When there are multiple actions for a tagged node, custom resolvers can be used to select the appropriate action based on the context. For example,

"LiteralRule4->elem": {
    "selector": "##literal_string_selector",
    "def": {
        "action": "DefineSymbol",
        "args": {
            "type": "doc_key"
        },
        // ...
    },
    "use": {
        "action": "UseSymbol",
        "args": {
            "type": "doc_key"
        },
        // ...
    }
}

Next, we need to create a custom resolver source file literal_string_selector.cc and write a function std::optional<std::string> Select(ResolveContext ctx) in it. This function should return the name of the action to select based on ctx, or std::nullopt if no action should be selected. In the above example, we should return "def" or "use" or std::nullopt based on ctx.

Other Configurations

In the current implementation, the annotation file is also used to configure some other parameters (which is not an ideal design, similar to many other parts of this prototype). Therefore, the actual annotation file has the following structure:

{
    "annotations": {
        // the annotation entries
    },
    "others": {
        // other configurations
    }
}

We list some of the configurations down below:

  • token_sep: The token separator for the target grammar. This is usually a single space " ", but can be an empty string "" for some grammars.
  • replace_boundary_type: When performing replacement mutations, only nodes under nodes of this type (replace_boundary_type) will be replaced.
  • removable_types: An array that defines the types of nodes that can be deleted during mutation. Each element in the array follows this format: [ "<removable_type>", ["<to_strip_type0>", "<to_strip_type1>"] ], which means:
    • Nodes of type <removable_type> can be removed during mutation;
    • After removing nodes of type <removable_type>, also remove any subsequent nodes of types <to_strip_type0> or <to_strip_type1>.
  • insertable_types: An array that defines the types of nodes that can be inserted during mutation. Each element in the array follows this format: ["<location_type>", "<target_type>", "<before_or_after>", "<sep>"], which means:
    • Nodes of type <target_type> can be inserted before or after (<before_or_after> can be "before" or "after") nodes of type <location_type>.
    • After insertion, use <sep> to join the inserted node with the test case.
    • expose_types: Lists certain node (IR) types that need to be referred to in the custom resolvers or tests.
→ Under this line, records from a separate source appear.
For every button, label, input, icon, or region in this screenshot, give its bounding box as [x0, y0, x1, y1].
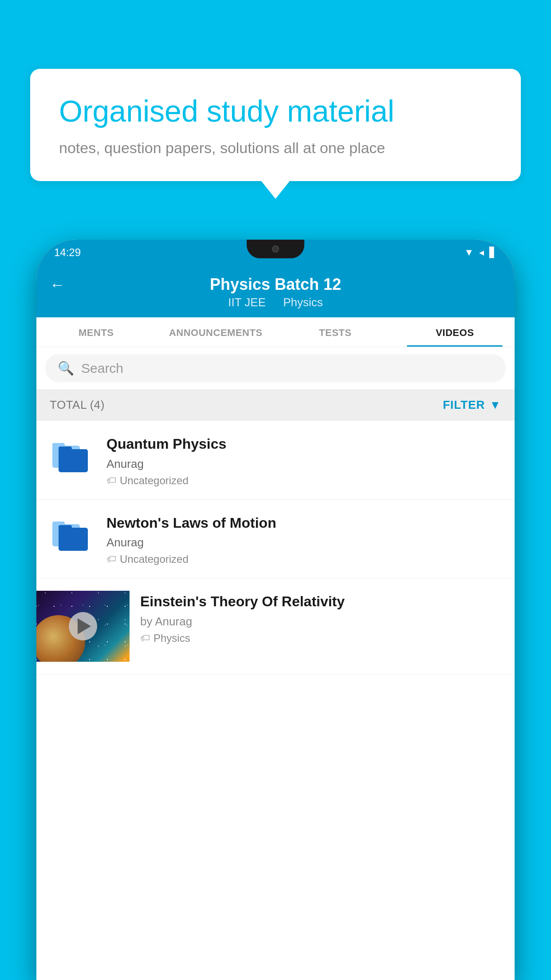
notch	[247, 240, 304, 258]
play-button-einstein[interactable]	[69, 612, 97, 640]
tag-label-quantum: Uncategorized	[120, 474, 189, 487]
svg-rect-3	[59, 447, 72, 452]
svg-rect-7	[59, 525, 72, 530]
app-header-title: Physics Batch 12	[210, 275, 341, 294]
video-folder-icon-newton	[47, 512, 96, 557]
bubble-subtitle: notes, question papers, solutions all at…	[59, 139, 492, 157]
speech-bubble-section: Organised study material notes, question…	[30, 69, 521, 199]
svg-rect-6	[59, 528, 88, 551]
signal-icon: ◂	[479, 247, 484, 258]
search-input[interactable]: Search	[81, 361, 123, 376]
phone-frame: 14:29 ▼ ◂ ▋ ← Physics Batch 12 IIT JEE	[36, 240, 515, 980]
search-bar[interactable]: 🔍 Search	[45, 354, 506, 382]
app-header-subtitle: IIT JEE Physics	[224, 296, 327, 309]
video-title-einstein: Einstein's Theory Of Relativity	[140, 593, 504, 611]
tabs-bar: MENTS ANNOUNCEMENTS TESTS VIDEOS	[36, 317, 515, 347]
video-title-quantum: Quantum Physics	[106, 435, 504, 454]
filter-button[interactable]: FILTER ▼	[443, 398, 501, 412]
tab-announcements[interactable]: ANNOUNCEMENTS	[156, 317, 276, 347]
video-tag-newton: 🏷 Uncategorized	[106, 553, 504, 565]
app-header: ← Physics Batch 12 IIT JEE Physics	[36, 265, 515, 317]
video-author-newton: Anurag	[106, 536, 504, 549]
video-title-newton: Newton's Laws of Motion	[106, 514, 504, 533]
back-button[interactable]: ←	[50, 276, 65, 293]
wifi-icon: ▼	[464, 247, 474, 258]
tag-icon: 🏷	[106, 553, 116, 565]
video-info-einstein: Einstein's Theory Of Relativity by Anura…	[140, 591, 504, 644]
tab-tests[interactable]: TESTS	[276, 317, 395, 347]
battery-icon: ▋	[489, 247, 497, 258]
video-info-quantum: Quantum Physics Anurag 🏷 Uncategorized	[106, 433, 504, 487]
phone-screen: 14:29 ▼ ◂ ▋ ← Physics Batch 12 IIT JEE	[36, 240, 515, 980]
filter-icon: ▼	[489, 398, 501, 412]
camera-notch	[272, 245, 279, 253]
header-subtitle-physics: Physics	[283, 296, 323, 309]
filter-label: FILTER	[443, 398, 485, 412]
video-tag-quantum: 🏷 Uncategorized	[106, 474, 504, 487]
video-list: Quantum Physics Anurag 🏷 Uncategorized	[36, 421, 515, 675]
search-icon: 🔍	[58, 360, 74, 376]
tag-label-einstein: Physics	[153, 632, 190, 644]
tag-icon: 🏷	[106, 475, 116, 486]
status-icons: ▼ ◂ ▋	[464, 247, 497, 258]
filter-bar: TOTAL (4) FILTER ▼	[36, 389, 515, 421]
search-bar-wrapper: 🔍 Search	[36, 347, 515, 389]
tab-ments[interactable]: MENTS	[36, 317, 156, 347]
video-tag-einstein: 🏷 Physics	[140, 632, 504, 644]
status-bar: 14:29 ▼ ◂ ▋	[36, 240, 515, 265]
video-author-einstein: by Anurag	[140, 615, 504, 628]
video-author-quantum: Anurag	[106, 457, 504, 471]
video-info-newton: Newton's Laws of Motion Anurag 🏷 Uncateg…	[106, 512, 504, 566]
tag-label-newton: Uncategorized	[120, 553, 189, 565]
tag-icon: 🏷	[140, 632, 150, 644]
list-item[interactable]: Quantum Physics Anurag 🏷 Uncategorized	[36, 421, 515, 500]
list-item[interactable]: Newton's Laws of Motion Anurag 🏷 Uncateg…	[36, 500, 515, 579]
video-folder-icon-quantum	[47, 433, 96, 478]
svg-rect-2	[59, 449, 88, 472]
list-item[interactable]: Einstein's Theory Of Relativity by Anura…	[36, 578, 515, 675]
app-header-top: ← Physics Batch 12	[50, 275, 501, 294]
play-triangle-icon	[78, 618, 91, 634]
speech-bubble-arrow	[261, 181, 290, 199]
video-thumbnail-einstein	[36, 591, 130, 662]
header-subtitle-iitjee: IIT JEE	[228, 296, 266, 309]
status-time: 14:29	[54, 246, 81, 259]
total-count-label: TOTAL (4)	[50, 398, 105, 412]
tab-videos[interactable]: VIDEOS	[395, 317, 515, 347]
bubble-title: Organised study material	[59, 93, 492, 130]
speech-bubble: Organised study material notes, question…	[30, 69, 521, 181]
For example, by listing "expose_type": ["prog"], a function uint64_t GetProgType() will be generated in the frontend, returning the IR type corresponding to the prog node. This function can then be used in custom resolvers or tests as needed.

Examples

For more details, we provide the following examples related to Redis:

  • Redis.g4: A tagged grammar file.
  • Redis.json: Some annotations for the tagged nodes and some other configurations.
  • custom_resolvers: Some custom resolvers used in the annotations.
  • tests: This directory includes tests that interact with the annotation system, which might help in understanding the internals.